Files
kaiju/containers/containerization.md
2024-05-07 21:06:05 -04:00

26 KiB

CGS GAMERA Containerization


Last Updated: March 12, 2024, Brent Smith

While running containers on HPC platforms does not guarantee the same performance benchmarks as a server-dependent installation would (including adaptations specific to the system hardware), the benefit containers provide is in the ease of use, platform independence, and portability. Below are details regarding the containerization of the CGS' GAMERA model code and the use on HPC platforms such as NAS' Pleaides and NASA GSFC CCMC's AWS HPC cluster.

Table of Contents

[TOC]



1. Containers - Quick Overview


Containers, from a broader viewpoint, are similar to virtual machines. They attempt to isolate an application and its dependencies into a self-contained "box". The main difference is in their implementation or architecture/design.

virtual machines containers

Figure 1: Virtual Machines (left) structure comparison with Containers (right).

Here, the containerization engine (not the container) comprises of the guest OS to run the application. Because of this, containers can be more lightweight than VMs as well as faster to spin up.

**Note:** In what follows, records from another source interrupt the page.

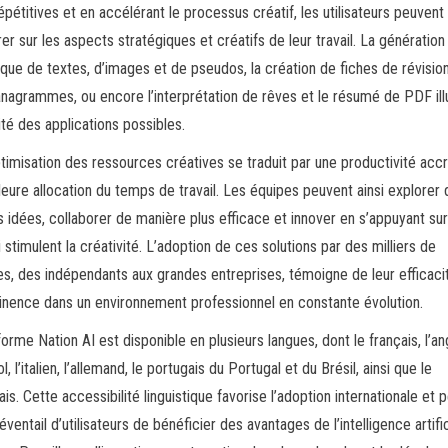
épétitives et en accélérant le processus créatif, les utilisateurs peuvent
er sur les aspects stratégiques et créatifs de leur travail. La génération
que de textes, d’images et de pseudos, la création de fiches de révisio
nagrammes, ou encore l’interprétation de rêves et le résumé de PDF ill
sité des applications possibles.
timisation des ressources créatives se traduit par une productivité acc
leure allocation du temps de travail. Les équipes peuvent ainsi explorer
s idées, collaborer de manière plus efficace et innover en s’appuyant su
i stimulent la créativité. L’adoption de ces solutions par des milliers de
s, des indépendants aux grandes entreprises, témoigne de leur efficaci
tinence dans un environnement professionnel en constante évolution.
forme Nation AI est disponible en plusieurs langues, dont le français, l’ang
l, l’italien, l’allemand, le portugais du Portugal et du Brésil, ainsi que le
ais. Cette accessibilité linguistique favorise l’adoption internationale et
éventail d’utilisateurs de bénéficier des avantages de l’intelligence artific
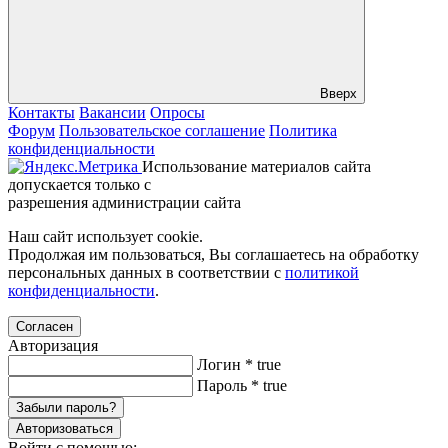
Вверх
Контакты
Вакансии
Опросы
Форум
Пользовательское соглашение
Политика
конфиденциальности
Использование материалов сайта
допускается только с
разрешения администрации сайта
Наш сайт использует cookie.
Продолжая им пользоваться, Вы соглашаетесь на обработку
персональных данных в соответствии с
политикой
конфиденциальности
.
Согласен
Авторизация
Логин
*
true
Пароль
*
true
Забыли пароль?
Авторизоваться
Войти с помощью:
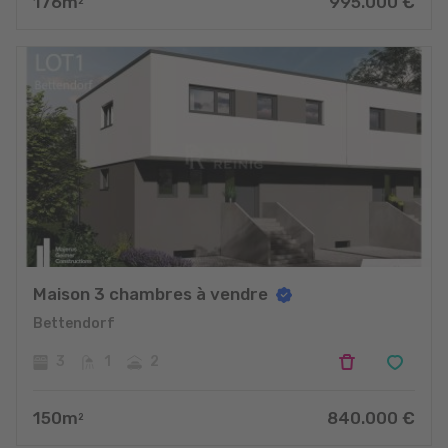
176
m
995.000
€
2
Maison 3 chambres à vendre
Bettendorf
3
1
2
150
m
840.000
€
2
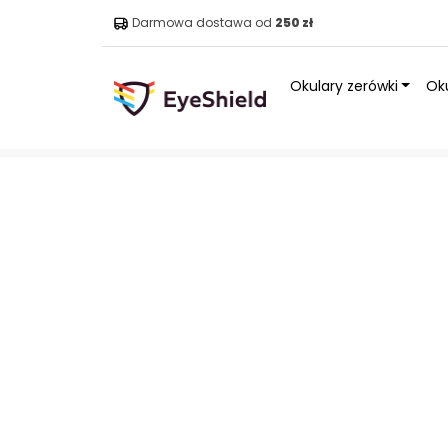
Darmowa dostawa od
250 zł
Okulary zerówki
Oku
Strona główna
»
Sklep
»
Akcesoria
»
Torba płócienna Ey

Reference: Containers, Docker, and VMs Intro

1.1 Which Container Platform?

Docker, while the most popular option, is not the only one available. Most HPC supercomputer platforms regulate the use of Docker in preference toward Singularity as a containerization solution due to its ability to run as a non-root user (this prevents a user from gaining admin/root access and priveledges on shared filesystems). Docker images can still be ported to Singularity, but may not fully translate functionality identically.

Other containerization platforms exist that conform to the Open Containers Initiative (OCI). Among those are a few listed here:

  • podman (meant for use in a RHEL environment)
  • containerd (used by Docker, but is essentially a container runtime)
  • Rkt (also known as Rocket; focused on security)
  • K8s (also known as Kubernetes; primarily meant for container orchestration/management)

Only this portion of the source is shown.